El contrato de asociación público-privada (APP) para la Línea 2 fue firmado en abril de 2014, lo que establece un punto de partida para el cálculo de plazos. Si se considera que el proyecto tardaría 15 años en finalizarse, su conclusión sería al año 2029. Sin embargo, Ositrán advierte que incluso después de ese hito, podría requerirse hasta tres años adicionales para que la línea opere completamente. Esta extensión se debe a que el organismo no cuenta con un cronograma definitivo que permita asignar fechas concretas al concesionario. Para actualizar el plan, se requiere la firma de una adenda contractual, que actualmente está siendo evaluada por el Ministerio de Transportes y Comunicaciones (MTC).

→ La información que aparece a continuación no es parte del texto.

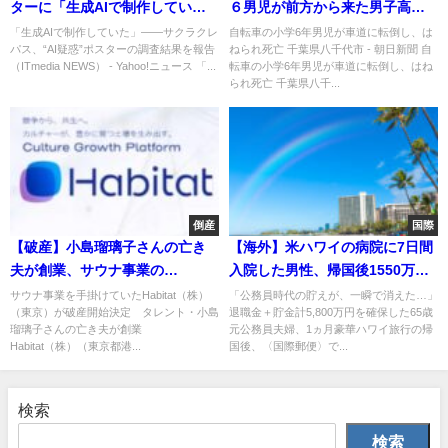
ターに「生成AIで制作してい
６男児が前方から来た男子高校
た」――“AI疑惑”ポスターの調
生の自転車とすれ違う際に車道
「生成AIで制作していた」――サクラクレ
自転車の小学6年男児が車道に転倒し、は
パス、“AI疑惑”ポスターの調査結果を報告
ねられ死亡 千葉県八千代市 - 朝日新聞 自
査結果を報告
に転倒、トラックにはねられ死
（ITmedia NEWS） - Yahoo!ニュース 「...
転車の小学6年男児が車道に転倒し、はね
亡…
られ死亡 千葉県八千...
倒産
国際
【破産】小島瑠璃子さんの亡き
【海外】米ハワイの病院に7日間
夫が創業、サウナ事業の
入院した男性、帰国後1550万円
Habitat（株）（東京）が破産開
を請求される…
サウナ事業を手掛けていたHabitat（株）
「公務員時代の貯えが、一瞬で消えた…」
（東京）が破産開始決定 タレント・小島
退職金＋貯金計5,800万円を確保した65歳
始決定
瑠璃子さんの亡き夫が創業
元公務員夫婦、1ヵ月豪華ハワイ旅行の帰
Habitat（株）（東京都港...
国後、〈国際郵便〉で...
検索
検索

Desde hace tres meses, el concesionario ha presentado dos propuestas para el desarrollo de la línea, incluyendo la integración con la Línea 1 en la estación 28 de Julio. Estas propuestas son objeto de análisis en mesas de trabajo dentro del MTC. Aunque el proyecto avanza, la falta de un marco temporal claro genera preocupación sobre la viabilidad de cumplir los plazos anunciados, especialmente en un contexto donde los usuarios esperan una mejora en la conectividad urbana.
Para el lector peruano, esta situación evidencia una brecha entre los planes iniciales de desarrollo y la realidad operativa. Mientras que la inversión en transporte público es clave para la movilidad urbana, la falta de transparencia en los plazos puede desmotivar a la ciudadanía y afectar la confianza en las políticas públicas. En un país donde el transporte es un pilar de la economía y la calidad de vida, el retraso en la implementación de líneas como la Línea 2 podría generar desigualdades en el acceso a servicios básicos. La necesidad de un cronograma real, actualizado y comunicado, no solo es técnica, sino también social.